The Greene family still occupied their apartment in November 1917 when John Arthur Greene died at the age of 64.  In reporting his death, American Education commented that in addition to his memberships in the American Museum of Natural History and the Metropolitan Museum of Art, he was “a member of the National Education and was actively interested in politics and social and philanthropic work.”

Tenant Alice Engel was unmarried, and shared her apartment in 1935 with Chappie, described by Eleanor Booth Simmons of The New York Sun as, “a fifteen-pound cat, gentle, dignified, perfectly poised, beautifully marked with tiger stripes of black and gray, who in the three years since he was born has traveled extensively in Europe, Egypt, India, China, Japan and the Sandwich Islands.”  Alice had discovered him within a litter born in a Third Avenue stationery shop.  He was “so rickety” that she feared he would not survive.

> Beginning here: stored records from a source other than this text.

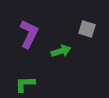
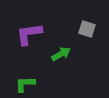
purple L-shape: rotated 124 degrees counterclockwise
green arrow: moved 3 px down; rotated 12 degrees counterclockwise
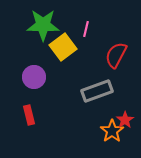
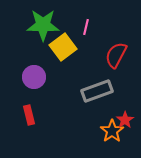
pink line: moved 2 px up
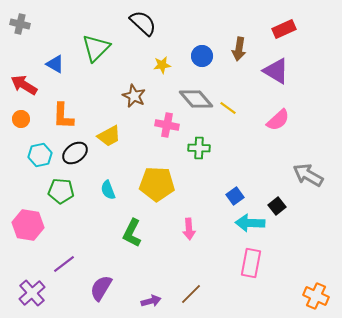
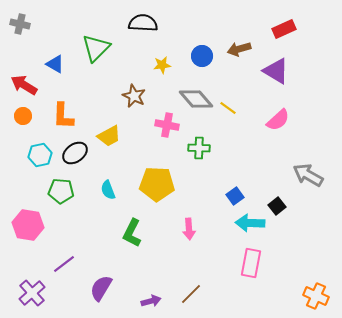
black semicircle: rotated 40 degrees counterclockwise
brown arrow: rotated 65 degrees clockwise
orange circle: moved 2 px right, 3 px up
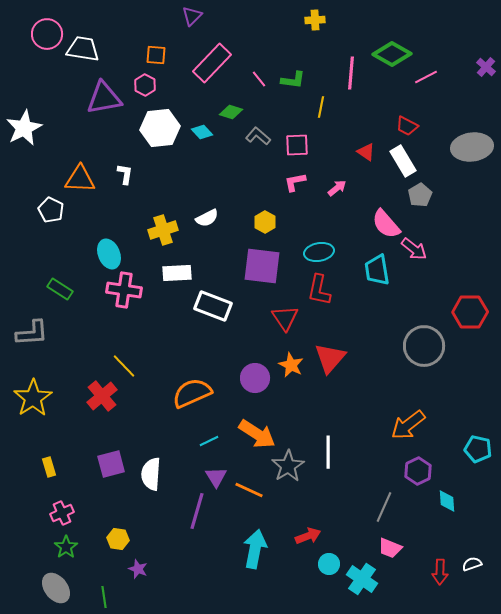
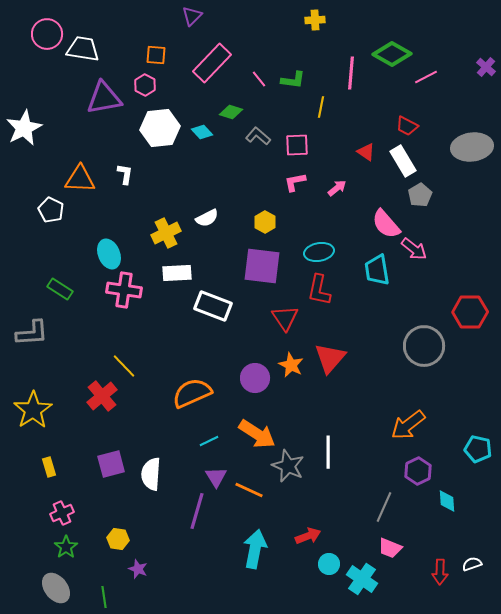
yellow cross at (163, 230): moved 3 px right, 3 px down; rotated 8 degrees counterclockwise
yellow star at (33, 398): moved 12 px down
gray star at (288, 466): rotated 16 degrees counterclockwise
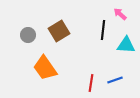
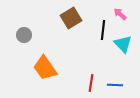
brown square: moved 12 px right, 13 px up
gray circle: moved 4 px left
cyan triangle: moved 3 px left, 1 px up; rotated 42 degrees clockwise
blue line: moved 5 px down; rotated 21 degrees clockwise
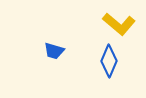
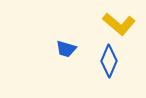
blue trapezoid: moved 12 px right, 2 px up
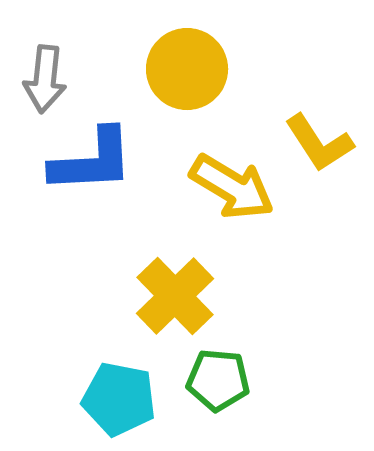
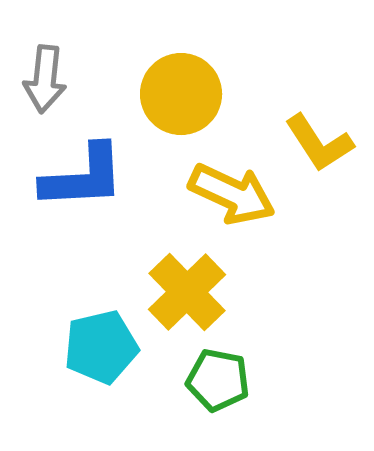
yellow circle: moved 6 px left, 25 px down
blue L-shape: moved 9 px left, 16 px down
yellow arrow: moved 7 px down; rotated 6 degrees counterclockwise
yellow cross: moved 12 px right, 4 px up
green pentagon: rotated 6 degrees clockwise
cyan pentagon: moved 18 px left, 52 px up; rotated 24 degrees counterclockwise
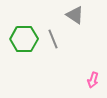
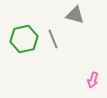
gray triangle: rotated 18 degrees counterclockwise
green hexagon: rotated 12 degrees counterclockwise
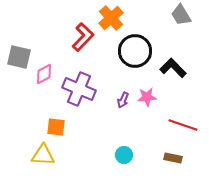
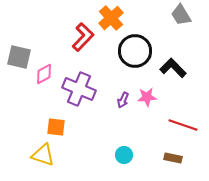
yellow triangle: rotated 15 degrees clockwise
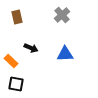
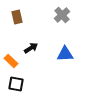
black arrow: rotated 56 degrees counterclockwise
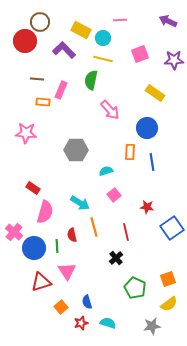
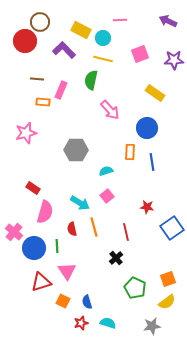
pink star at (26, 133): rotated 20 degrees counterclockwise
pink square at (114, 195): moved 7 px left, 1 px down
red semicircle at (72, 235): moved 6 px up
yellow semicircle at (169, 304): moved 2 px left, 2 px up
orange square at (61, 307): moved 2 px right, 6 px up; rotated 24 degrees counterclockwise
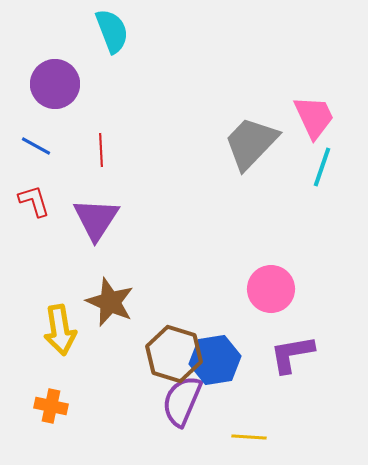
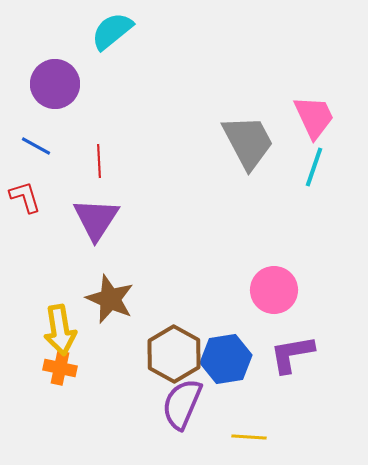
cyan semicircle: rotated 108 degrees counterclockwise
gray trapezoid: moved 3 px left, 1 px up; rotated 108 degrees clockwise
red line: moved 2 px left, 11 px down
cyan line: moved 8 px left
red L-shape: moved 9 px left, 4 px up
pink circle: moved 3 px right, 1 px down
brown star: moved 3 px up
brown hexagon: rotated 12 degrees clockwise
blue hexagon: moved 11 px right, 1 px up
purple semicircle: moved 3 px down
orange cross: moved 9 px right, 38 px up
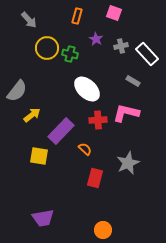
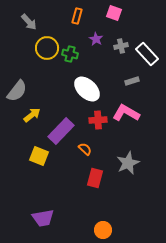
gray arrow: moved 2 px down
gray rectangle: moved 1 px left; rotated 48 degrees counterclockwise
pink L-shape: rotated 16 degrees clockwise
yellow square: rotated 12 degrees clockwise
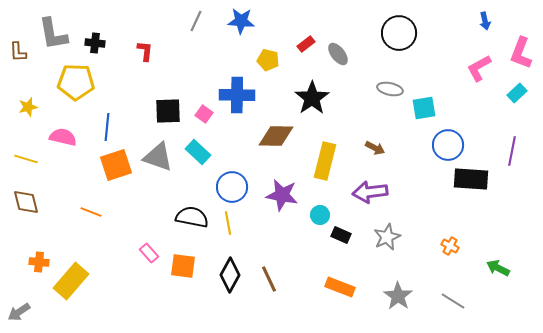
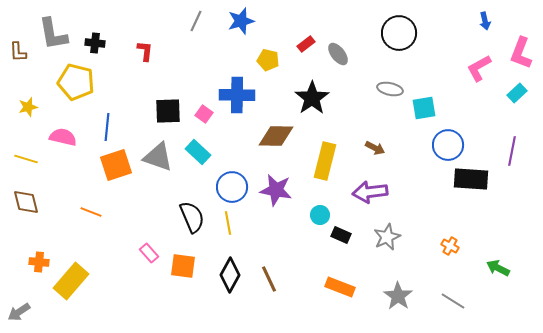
blue star at (241, 21): rotated 20 degrees counterclockwise
yellow pentagon at (76, 82): rotated 12 degrees clockwise
purple star at (282, 195): moved 6 px left, 5 px up
black semicircle at (192, 217): rotated 56 degrees clockwise
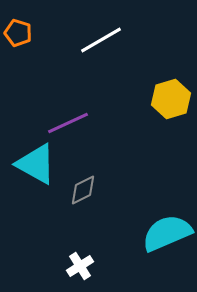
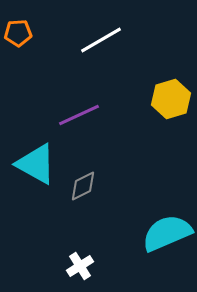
orange pentagon: rotated 20 degrees counterclockwise
purple line: moved 11 px right, 8 px up
gray diamond: moved 4 px up
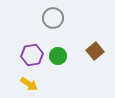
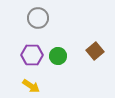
gray circle: moved 15 px left
purple hexagon: rotated 10 degrees clockwise
yellow arrow: moved 2 px right, 2 px down
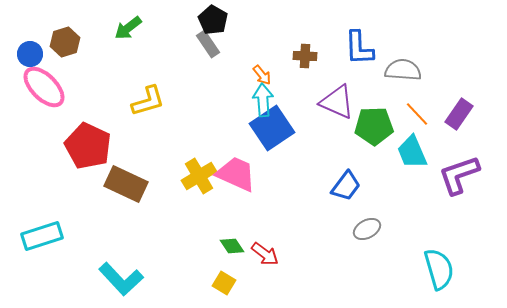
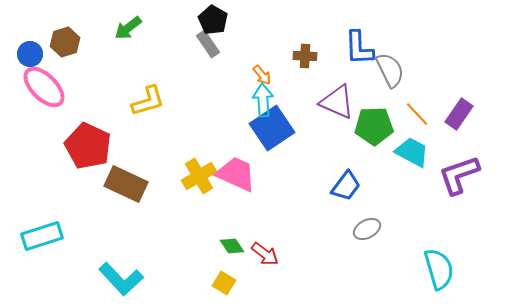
gray semicircle: moved 13 px left; rotated 60 degrees clockwise
cyan trapezoid: rotated 141 degrees clockwise
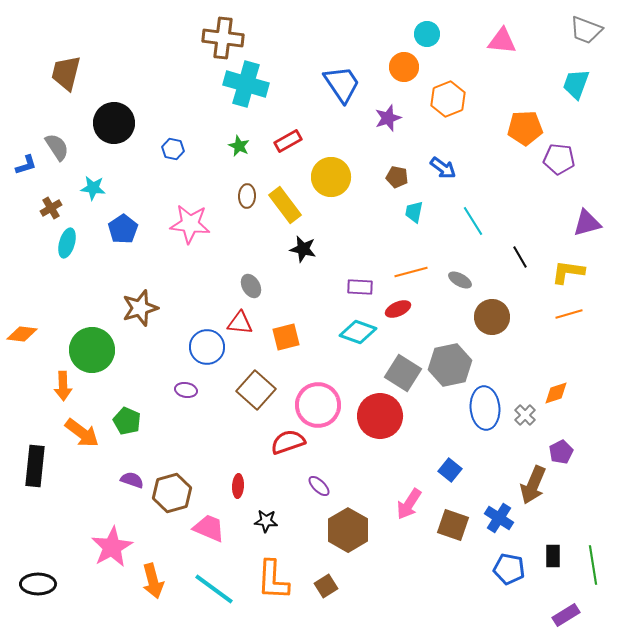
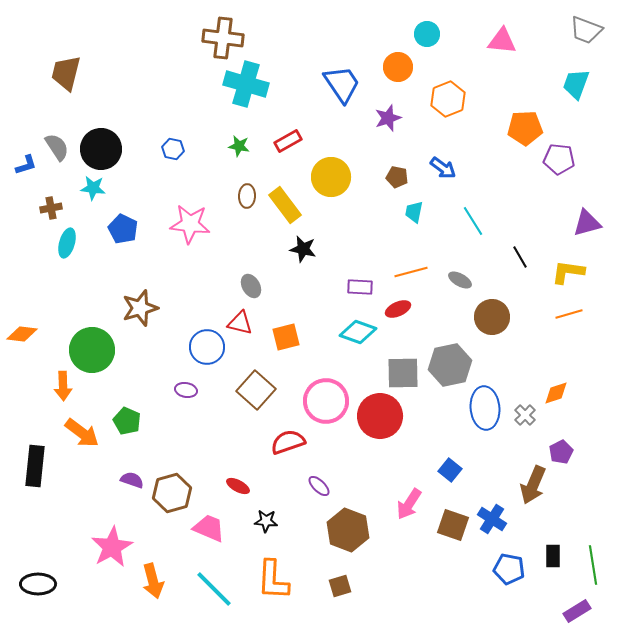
orange circle at (404, 67): moved 6 px left
black circle at (114, 123): moved 13 px left, 26 px down
green star at (239, 146): rotated 15 degrees counterclockwise
brown cross at (51, 208): rotated 20 degrees clockwise
blue pentagon at (123, 229): rotated 12 degrees counterclockwise
red triangle at (240, 323): rotated 8 degrees clockwise
gray square at (403, 373): rotated 33 degrees counterclockwise
pink circle at (318, 405): moved 8 px right, 4 px up
red ellipse at (238, 486): rotated 65 degrees counterclockwise
blue cross at (499, 518): moved 7 px left, 1 px down
brown hexagon at (348, 530): rotated 9 degrees counterclockwise
brown square at (326, 586): moved 14 px right; rotated 15 degrees clockwise
cyan line at (214, 589): rotated 9 degrees clockwise
purple rectangle at (566, 615): moved 11 px right, 4 px up
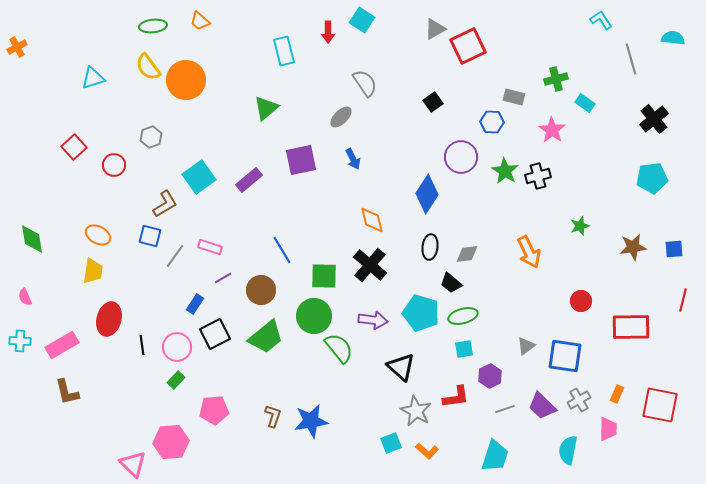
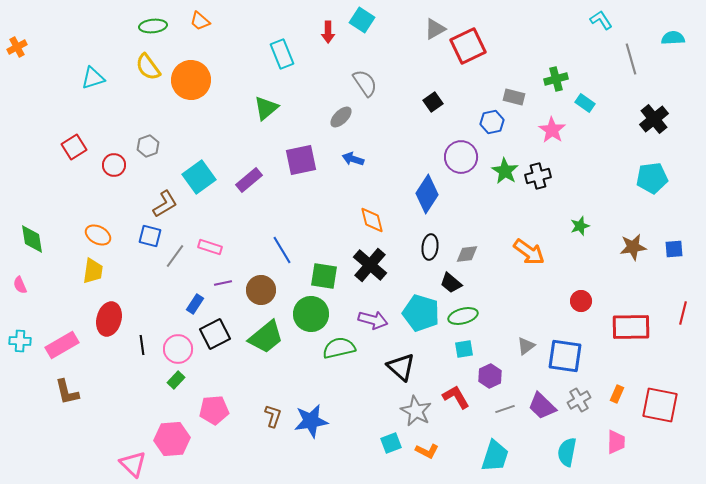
cyan semicircle at (673, 38): rotated 10 degrees counterclockwise
cyan rectangle at (284, 51): moved 2 px left, 3 px down; rotated 8 degrees counterclockwise
orange circle at (186, 80): moved 5 px right
blue hexagon at (492, 122): rotated 15 degrees counterclockwise
gray hexagon at (151, 137): moved 3 px left, 9 px down
red square at (74, 147): rotated 10 degrees clockwise
blue arrow at (353, 159): rotated 135 degrees clockwise
orange arrow at (529, 252): rotated 28 degrees counterclockwise
green square at (324, 276): rotated 8 degrees clockwise
purple line at (223, 278): moved 5 px down; rotated 18 degrees clockwise
pink semicircle at (25, 297): moved 5 px left, 12 px up
red line at (683, 300): moved 13 px down
green circle at (314, 316): moved 3 px left, 2 px up
purple arrow at (373, 320): rotated 8 degrees clockwise
pink circle at (177, 347): moved 1 px right, 2 px down
green semicircle at (339, 348): rotated 64 degrees counterclockwise
red L-shape at (456, 397): rotated 112 degrees counterclockwise
pink trapezoid at (608, 429): moved 8 px right, 13 px down
pink hexagon at (171, 442): moved 1 px right, 3 px up
cyan semicircle at (568, 450): moved 1 px left, 2 px down
orange L-shape at (427, 451): rotated 15 degrees counterclockwise
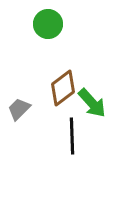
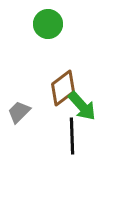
green arrow: moved 10 px left, 3 px down
gray trapezoid: moved 3 px down
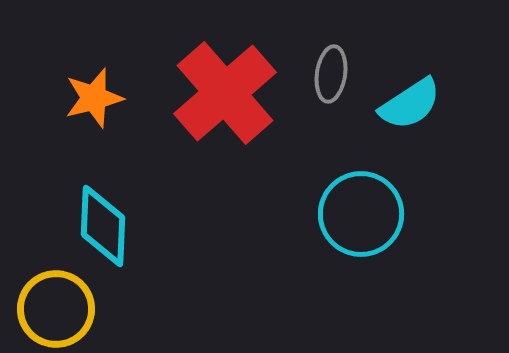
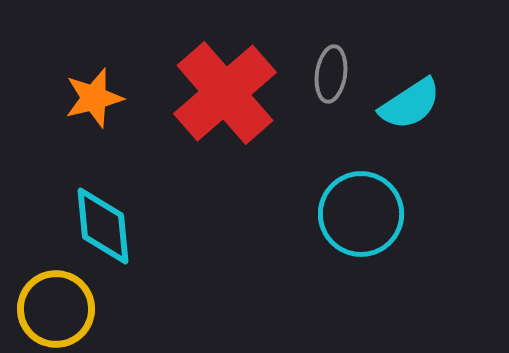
cyan diamond: rotated 8 degrees counterclockwise
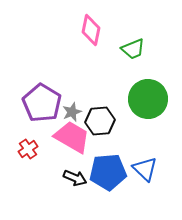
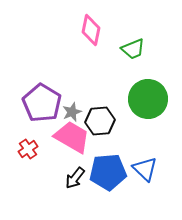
black arrow: rotated 105 degrees clockwise
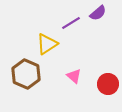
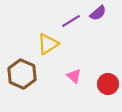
purple line: moved 2 px up
yellow triangle: moved 1 px right
brown hexagon: moved 4 px left
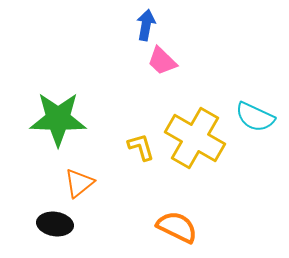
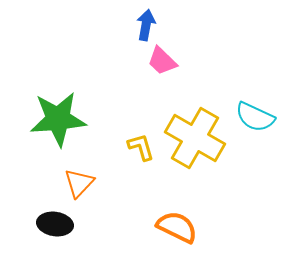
green star: rotated 6 degrees counterclockwise
orange triangle: rotated 8 degrees counterclockwise
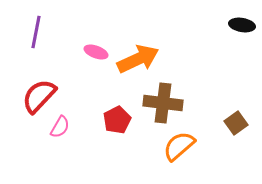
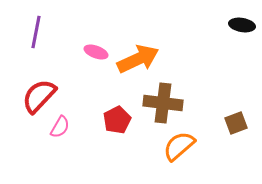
brown square: rotated 15 degrees clockwise
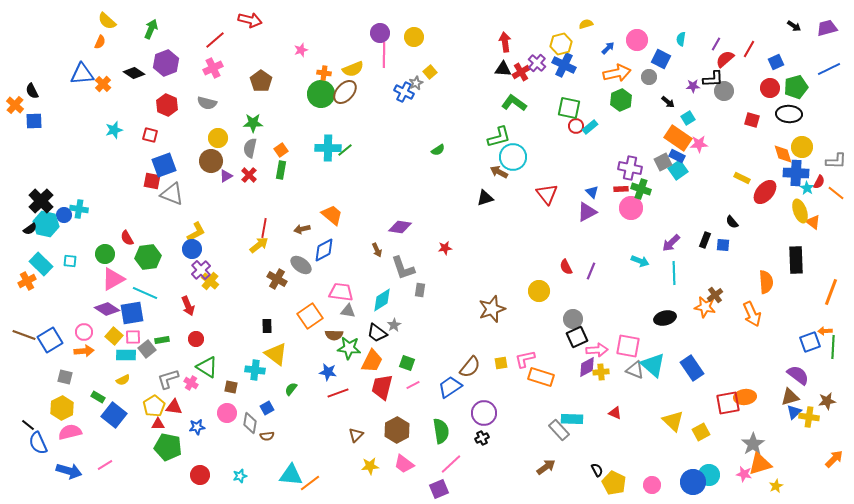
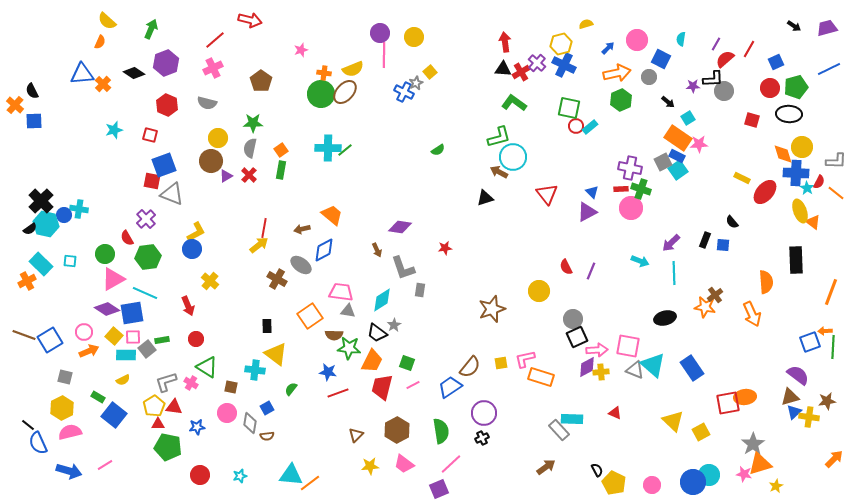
purple cross at (201, 270): moved 55 px left, 51 px up
orange arrow at (84, 351): moved 5 px right; rotated 18 degrees counterclockwise
gray L-shape at (168, 379): moved 2 px left, 3 px down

A world-wide traveler, Alice took the cat with her on every voyage.  On Italian steamships, she said, the managers “asked what he ate, so they could have the right food for him,” and in the Palace Hotel in Shanghai, “the management sent his beef on ice to her room, magnificently served on a silver platter.”  Her only problems with having Chappie accompany were with American steamships.  In one instance, Eleanor Simmons related, the captain “put her off at night on the dock in a remote port because she refused to allow Chappie to be put ‘in a black hole down in the hold.’”

A renovation completed in 1964 divided the apartments.  There were now five per floor.  The Toy Town Card & Candy Shoppe occupied 2621 Broadway soon afterward and would remain for about a decade.  Other stores over the ensuing decades included Radon Communications, where owner Fred Driskill displayed his vintage radio collection, including a yellow Bakelite-cased De Wald “in Aztec temple styling;” the Melco Drugstore; and the Broadway Baguette.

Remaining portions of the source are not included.